Mula sem Cabeça

MULA SEM CABEÇA

Relatório

A Mula sem Cabeça é mito brasileiro que surge por forte influência católica durante o período colonial. Trata-se da história de uma maldição que se abate sobre mulheres que cometem um interdito, um ato proibido. Por conta disso, nas noites de quinta para sexta-feira, assumem a forma de uma grande mula preta sem cabeça. Em seu lugar, expele as chamas do próprio inferno que lhe queimam de dentro para fora.

Quando transformada, a mula deve correr uma carreira descomunal, passando por sete igrejas, sete cemitérios e sete freguesias (vilas). É o mesmo percurso que deve fazer o lobisomem durante o seu fadário. Neste trajeto, a Mula a tudo atropela, e é capaz de destruir os olhos, dentes e unhas de todo aquele que a encara. É por isso que, segundo a tradição, deve deitar-se no chão e esconder as unhas quando esta visagem está passando.

As versões mais conhecidas falam que o interdito que a mula rompe é o relacionamento com um padre católico. No entanto, existem outros exemplos. Alceu Maynard Araújo fala que a moça solteira que tem relação sexual antes do casamento recebe a maldição. Simões Lopes Neto, quando descreve o tipo de pessoa que vira Mula vai falar que são “mulheres de má vida”. Gustavo Barroso vai ser mais objetivo e relacionar a mula à uma metáfora com prostitutas.

A falta de cabeça na mula é simbólica. Representa o abandono da razão. Como se essas mulheres tivessem abandonado as faculdades do pensamento para dar vazão aos prazeres da carne.

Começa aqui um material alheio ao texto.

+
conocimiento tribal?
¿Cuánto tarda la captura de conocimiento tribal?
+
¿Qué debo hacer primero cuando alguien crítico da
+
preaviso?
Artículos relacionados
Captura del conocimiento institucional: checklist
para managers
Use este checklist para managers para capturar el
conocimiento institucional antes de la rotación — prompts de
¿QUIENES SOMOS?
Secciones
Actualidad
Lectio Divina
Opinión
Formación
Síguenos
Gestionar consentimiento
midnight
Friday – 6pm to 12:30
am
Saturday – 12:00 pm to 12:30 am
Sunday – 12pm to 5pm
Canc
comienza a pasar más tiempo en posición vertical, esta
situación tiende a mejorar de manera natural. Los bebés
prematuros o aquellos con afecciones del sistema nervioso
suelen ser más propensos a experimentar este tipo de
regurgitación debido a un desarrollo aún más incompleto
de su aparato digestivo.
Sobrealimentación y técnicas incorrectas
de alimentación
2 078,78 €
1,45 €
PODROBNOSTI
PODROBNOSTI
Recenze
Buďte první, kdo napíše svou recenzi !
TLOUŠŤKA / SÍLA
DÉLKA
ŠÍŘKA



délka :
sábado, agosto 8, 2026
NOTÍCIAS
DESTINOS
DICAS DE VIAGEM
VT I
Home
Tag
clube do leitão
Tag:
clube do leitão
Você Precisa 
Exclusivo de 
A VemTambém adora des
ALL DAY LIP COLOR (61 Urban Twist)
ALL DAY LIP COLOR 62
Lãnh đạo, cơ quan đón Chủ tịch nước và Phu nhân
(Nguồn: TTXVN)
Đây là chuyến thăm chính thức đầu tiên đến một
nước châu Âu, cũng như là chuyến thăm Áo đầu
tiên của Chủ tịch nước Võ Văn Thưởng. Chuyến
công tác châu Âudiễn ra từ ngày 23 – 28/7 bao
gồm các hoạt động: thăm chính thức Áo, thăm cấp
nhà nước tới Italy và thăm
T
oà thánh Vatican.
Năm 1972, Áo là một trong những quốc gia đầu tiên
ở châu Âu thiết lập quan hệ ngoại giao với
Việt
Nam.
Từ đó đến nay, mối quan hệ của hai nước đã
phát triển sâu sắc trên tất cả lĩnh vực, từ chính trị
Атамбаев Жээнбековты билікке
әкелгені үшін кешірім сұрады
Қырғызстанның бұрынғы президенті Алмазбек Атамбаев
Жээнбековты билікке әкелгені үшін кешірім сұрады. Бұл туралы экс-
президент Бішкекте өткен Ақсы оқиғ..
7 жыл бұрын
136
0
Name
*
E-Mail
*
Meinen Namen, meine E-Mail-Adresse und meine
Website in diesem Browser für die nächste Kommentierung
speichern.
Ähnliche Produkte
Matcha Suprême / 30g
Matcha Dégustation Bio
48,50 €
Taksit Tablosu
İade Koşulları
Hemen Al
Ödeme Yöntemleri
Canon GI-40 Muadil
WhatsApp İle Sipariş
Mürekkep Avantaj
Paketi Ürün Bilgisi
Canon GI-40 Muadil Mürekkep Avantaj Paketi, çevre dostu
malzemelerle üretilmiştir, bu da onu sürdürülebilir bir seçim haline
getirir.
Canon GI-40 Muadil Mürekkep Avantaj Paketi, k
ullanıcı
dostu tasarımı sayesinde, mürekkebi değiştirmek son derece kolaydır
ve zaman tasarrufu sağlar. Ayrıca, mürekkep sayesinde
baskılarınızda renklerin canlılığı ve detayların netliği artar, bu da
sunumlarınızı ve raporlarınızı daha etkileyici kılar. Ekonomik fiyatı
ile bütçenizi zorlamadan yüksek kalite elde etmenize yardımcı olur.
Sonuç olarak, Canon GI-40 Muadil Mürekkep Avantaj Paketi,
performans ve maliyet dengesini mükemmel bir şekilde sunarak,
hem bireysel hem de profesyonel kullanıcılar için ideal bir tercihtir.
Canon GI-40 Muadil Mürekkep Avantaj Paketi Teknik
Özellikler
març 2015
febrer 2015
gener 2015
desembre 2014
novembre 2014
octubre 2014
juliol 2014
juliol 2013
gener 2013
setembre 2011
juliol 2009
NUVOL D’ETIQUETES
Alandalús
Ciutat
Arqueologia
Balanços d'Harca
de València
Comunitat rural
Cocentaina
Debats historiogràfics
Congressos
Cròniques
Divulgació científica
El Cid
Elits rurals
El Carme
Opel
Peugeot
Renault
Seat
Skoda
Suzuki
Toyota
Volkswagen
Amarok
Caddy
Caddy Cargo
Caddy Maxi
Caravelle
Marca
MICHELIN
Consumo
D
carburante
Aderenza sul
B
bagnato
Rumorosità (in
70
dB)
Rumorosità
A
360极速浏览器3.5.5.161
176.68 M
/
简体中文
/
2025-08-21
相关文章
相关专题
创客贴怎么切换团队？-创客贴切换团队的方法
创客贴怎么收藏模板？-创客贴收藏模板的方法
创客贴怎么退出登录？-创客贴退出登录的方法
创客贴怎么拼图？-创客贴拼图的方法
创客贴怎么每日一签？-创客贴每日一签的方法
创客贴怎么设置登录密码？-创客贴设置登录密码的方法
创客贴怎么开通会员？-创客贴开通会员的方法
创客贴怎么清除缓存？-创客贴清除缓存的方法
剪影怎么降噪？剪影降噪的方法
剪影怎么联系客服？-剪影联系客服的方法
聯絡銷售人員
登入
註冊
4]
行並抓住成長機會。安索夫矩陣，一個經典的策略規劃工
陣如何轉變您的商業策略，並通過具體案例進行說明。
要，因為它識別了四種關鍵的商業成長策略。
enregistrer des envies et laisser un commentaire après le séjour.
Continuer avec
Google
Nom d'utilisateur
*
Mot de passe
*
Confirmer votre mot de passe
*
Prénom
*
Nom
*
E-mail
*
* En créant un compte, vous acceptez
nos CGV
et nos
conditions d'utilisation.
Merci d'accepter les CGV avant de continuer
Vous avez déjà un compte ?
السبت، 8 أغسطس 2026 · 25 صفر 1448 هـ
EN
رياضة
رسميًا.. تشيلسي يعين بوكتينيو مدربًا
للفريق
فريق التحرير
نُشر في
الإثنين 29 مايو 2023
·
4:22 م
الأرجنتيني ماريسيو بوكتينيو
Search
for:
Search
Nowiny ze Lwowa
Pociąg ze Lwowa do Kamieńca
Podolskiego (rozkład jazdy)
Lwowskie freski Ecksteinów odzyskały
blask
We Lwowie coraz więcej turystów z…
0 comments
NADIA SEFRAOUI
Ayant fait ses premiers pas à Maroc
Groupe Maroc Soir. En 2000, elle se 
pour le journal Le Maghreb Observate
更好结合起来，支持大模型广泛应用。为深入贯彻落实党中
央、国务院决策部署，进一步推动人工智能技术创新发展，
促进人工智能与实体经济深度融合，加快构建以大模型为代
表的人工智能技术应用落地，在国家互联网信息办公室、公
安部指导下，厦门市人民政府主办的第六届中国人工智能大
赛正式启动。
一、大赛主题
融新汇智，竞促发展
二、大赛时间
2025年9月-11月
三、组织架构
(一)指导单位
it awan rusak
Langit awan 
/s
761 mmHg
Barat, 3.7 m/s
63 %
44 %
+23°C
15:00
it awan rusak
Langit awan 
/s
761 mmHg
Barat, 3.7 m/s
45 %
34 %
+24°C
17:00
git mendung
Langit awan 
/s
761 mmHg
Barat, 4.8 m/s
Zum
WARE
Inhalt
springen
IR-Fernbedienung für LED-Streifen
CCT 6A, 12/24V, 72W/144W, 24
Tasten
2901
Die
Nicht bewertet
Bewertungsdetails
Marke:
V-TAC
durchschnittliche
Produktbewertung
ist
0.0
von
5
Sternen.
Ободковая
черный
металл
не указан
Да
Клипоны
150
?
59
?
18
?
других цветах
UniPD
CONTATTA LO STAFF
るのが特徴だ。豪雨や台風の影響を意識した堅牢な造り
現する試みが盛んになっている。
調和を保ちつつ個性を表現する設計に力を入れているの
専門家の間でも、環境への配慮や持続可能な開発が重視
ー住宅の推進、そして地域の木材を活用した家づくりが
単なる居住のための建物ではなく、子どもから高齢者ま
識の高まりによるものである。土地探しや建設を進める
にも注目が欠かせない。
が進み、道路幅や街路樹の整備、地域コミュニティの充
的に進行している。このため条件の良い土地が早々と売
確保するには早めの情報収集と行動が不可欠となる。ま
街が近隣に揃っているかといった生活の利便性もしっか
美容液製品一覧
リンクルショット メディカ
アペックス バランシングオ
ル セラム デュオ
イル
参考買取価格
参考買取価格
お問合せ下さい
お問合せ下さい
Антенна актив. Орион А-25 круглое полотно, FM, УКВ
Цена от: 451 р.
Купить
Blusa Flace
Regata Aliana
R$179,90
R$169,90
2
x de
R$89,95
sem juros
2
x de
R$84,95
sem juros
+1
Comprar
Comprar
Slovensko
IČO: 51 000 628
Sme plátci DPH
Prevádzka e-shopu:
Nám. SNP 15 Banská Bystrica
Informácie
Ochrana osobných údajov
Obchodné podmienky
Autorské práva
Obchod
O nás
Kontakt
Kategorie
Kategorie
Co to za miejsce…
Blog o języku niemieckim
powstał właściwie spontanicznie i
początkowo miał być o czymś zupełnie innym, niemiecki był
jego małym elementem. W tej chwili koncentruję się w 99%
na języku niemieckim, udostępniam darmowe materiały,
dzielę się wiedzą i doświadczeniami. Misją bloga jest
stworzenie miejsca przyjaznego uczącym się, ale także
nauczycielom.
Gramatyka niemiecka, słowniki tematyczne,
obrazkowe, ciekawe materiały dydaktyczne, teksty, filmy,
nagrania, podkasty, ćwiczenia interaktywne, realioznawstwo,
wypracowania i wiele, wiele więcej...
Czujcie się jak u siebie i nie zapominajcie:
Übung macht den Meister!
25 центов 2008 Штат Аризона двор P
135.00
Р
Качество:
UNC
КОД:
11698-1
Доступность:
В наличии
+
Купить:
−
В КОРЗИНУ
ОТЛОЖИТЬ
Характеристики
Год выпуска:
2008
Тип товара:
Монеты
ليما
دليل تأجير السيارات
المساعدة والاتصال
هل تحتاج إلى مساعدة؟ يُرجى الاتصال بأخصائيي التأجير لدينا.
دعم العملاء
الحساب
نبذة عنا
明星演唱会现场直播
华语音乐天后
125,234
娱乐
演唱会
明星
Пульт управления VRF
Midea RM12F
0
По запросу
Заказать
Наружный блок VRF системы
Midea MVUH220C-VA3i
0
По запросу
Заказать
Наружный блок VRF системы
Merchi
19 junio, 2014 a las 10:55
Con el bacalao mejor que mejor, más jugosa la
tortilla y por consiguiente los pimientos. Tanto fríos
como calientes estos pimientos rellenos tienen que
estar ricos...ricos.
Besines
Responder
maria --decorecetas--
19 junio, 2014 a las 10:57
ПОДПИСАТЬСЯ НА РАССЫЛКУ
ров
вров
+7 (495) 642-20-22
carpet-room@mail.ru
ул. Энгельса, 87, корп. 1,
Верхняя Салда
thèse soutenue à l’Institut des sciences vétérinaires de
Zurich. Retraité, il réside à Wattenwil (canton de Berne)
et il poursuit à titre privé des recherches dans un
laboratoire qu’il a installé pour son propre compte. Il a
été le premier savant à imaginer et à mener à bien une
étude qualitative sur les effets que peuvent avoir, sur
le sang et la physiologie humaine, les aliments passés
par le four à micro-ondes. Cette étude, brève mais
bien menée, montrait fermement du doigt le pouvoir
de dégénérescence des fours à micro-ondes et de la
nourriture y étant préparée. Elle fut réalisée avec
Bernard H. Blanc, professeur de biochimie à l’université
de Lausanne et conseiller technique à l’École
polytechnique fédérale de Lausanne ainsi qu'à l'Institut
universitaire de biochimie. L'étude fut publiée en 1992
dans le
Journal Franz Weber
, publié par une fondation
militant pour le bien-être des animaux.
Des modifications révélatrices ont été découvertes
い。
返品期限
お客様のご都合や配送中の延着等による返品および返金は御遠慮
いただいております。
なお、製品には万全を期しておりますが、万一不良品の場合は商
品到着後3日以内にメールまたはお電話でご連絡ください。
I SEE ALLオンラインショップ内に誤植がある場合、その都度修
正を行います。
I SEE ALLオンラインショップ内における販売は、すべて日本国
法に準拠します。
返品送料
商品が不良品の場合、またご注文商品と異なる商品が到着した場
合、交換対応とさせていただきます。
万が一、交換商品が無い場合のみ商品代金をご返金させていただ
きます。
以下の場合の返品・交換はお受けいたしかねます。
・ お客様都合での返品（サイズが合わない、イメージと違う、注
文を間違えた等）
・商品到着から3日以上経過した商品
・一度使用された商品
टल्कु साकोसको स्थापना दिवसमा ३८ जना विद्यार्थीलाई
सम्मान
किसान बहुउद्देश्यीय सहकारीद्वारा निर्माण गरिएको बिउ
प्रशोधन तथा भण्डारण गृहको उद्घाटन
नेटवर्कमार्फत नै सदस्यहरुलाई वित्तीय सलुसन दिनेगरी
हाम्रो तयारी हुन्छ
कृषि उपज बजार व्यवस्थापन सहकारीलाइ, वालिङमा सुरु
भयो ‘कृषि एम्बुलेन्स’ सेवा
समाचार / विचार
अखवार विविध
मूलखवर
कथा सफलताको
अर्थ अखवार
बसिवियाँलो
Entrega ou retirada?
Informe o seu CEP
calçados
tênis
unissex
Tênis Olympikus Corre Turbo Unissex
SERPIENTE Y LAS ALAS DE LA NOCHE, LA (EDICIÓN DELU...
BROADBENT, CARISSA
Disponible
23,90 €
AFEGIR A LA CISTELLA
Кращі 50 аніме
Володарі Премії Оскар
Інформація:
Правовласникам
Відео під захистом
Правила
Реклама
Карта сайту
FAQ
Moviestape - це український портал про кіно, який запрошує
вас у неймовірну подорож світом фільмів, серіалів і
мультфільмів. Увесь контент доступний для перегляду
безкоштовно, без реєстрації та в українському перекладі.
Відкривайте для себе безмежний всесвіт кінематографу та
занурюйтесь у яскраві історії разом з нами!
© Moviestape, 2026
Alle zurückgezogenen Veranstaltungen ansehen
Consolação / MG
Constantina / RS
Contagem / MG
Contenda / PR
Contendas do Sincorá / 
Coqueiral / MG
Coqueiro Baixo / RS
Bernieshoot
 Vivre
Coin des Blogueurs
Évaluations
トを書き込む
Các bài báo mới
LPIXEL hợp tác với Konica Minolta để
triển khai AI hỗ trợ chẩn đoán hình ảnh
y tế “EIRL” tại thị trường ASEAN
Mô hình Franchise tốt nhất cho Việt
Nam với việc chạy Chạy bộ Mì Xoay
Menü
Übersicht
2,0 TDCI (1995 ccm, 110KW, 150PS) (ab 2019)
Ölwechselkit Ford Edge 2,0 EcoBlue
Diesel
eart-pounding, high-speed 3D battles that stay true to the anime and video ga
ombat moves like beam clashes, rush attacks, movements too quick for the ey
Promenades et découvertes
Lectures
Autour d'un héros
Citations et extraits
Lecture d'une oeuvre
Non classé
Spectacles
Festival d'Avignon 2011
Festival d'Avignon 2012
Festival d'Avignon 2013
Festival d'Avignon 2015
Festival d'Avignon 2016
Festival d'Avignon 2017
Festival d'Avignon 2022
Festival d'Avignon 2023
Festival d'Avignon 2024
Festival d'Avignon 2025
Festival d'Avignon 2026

Não é sem motivo que abandonam a forma humana e assumem a de uma besta. A transformação é, além de tudo, um martírio. Câmara Cascudo aponta que muitos relatos falam que o relincho da mula soa como um gemido, como se morresse de dor. Por vezes, a visagem é ainda montada e torturada pelo próprio diabo, que lhe rasga a barriga com seus chinelos de fogo.

Para que a pessoa não se transforme, os relatos dizem que toda sexta-feira, durante sete anos, o padre deve amaldiçoar antes da missa a mulher com quem se deitou. Manuel Ambrósio, citado por Cascudo fala que o sacerdote deveria, em verdade, amaldiçoá-la sete vezes sete vezes, o que tradicionalmente, é uma forma de se referir a quantias infinitas. Um dos momentos, ressalta o folclorista, é excomungá-la logo antes de colocar os chinelos; para “pisar” metaforicamente na mulher durante todo o dia de orações.

Curioso notar como, no caso do rompimento dos interditos, a mulher é transformada em monstro enquanto ao padre – que também quebrou seus votos – não cabe castigo algum. Em verdade, existe no trabalho de certos estudiosos, alguns relatos de um “cavalo sem cabeça”, que seria a versão masculina do mito que surge após o falecimento do sacerdote. No entanto, o próprio desconhecimento popular desta versão mostra como o imaginário punitivo da mulher é muito mais significativo. Hoje, enfim, estas narrativas vêm sendo mais questionadas.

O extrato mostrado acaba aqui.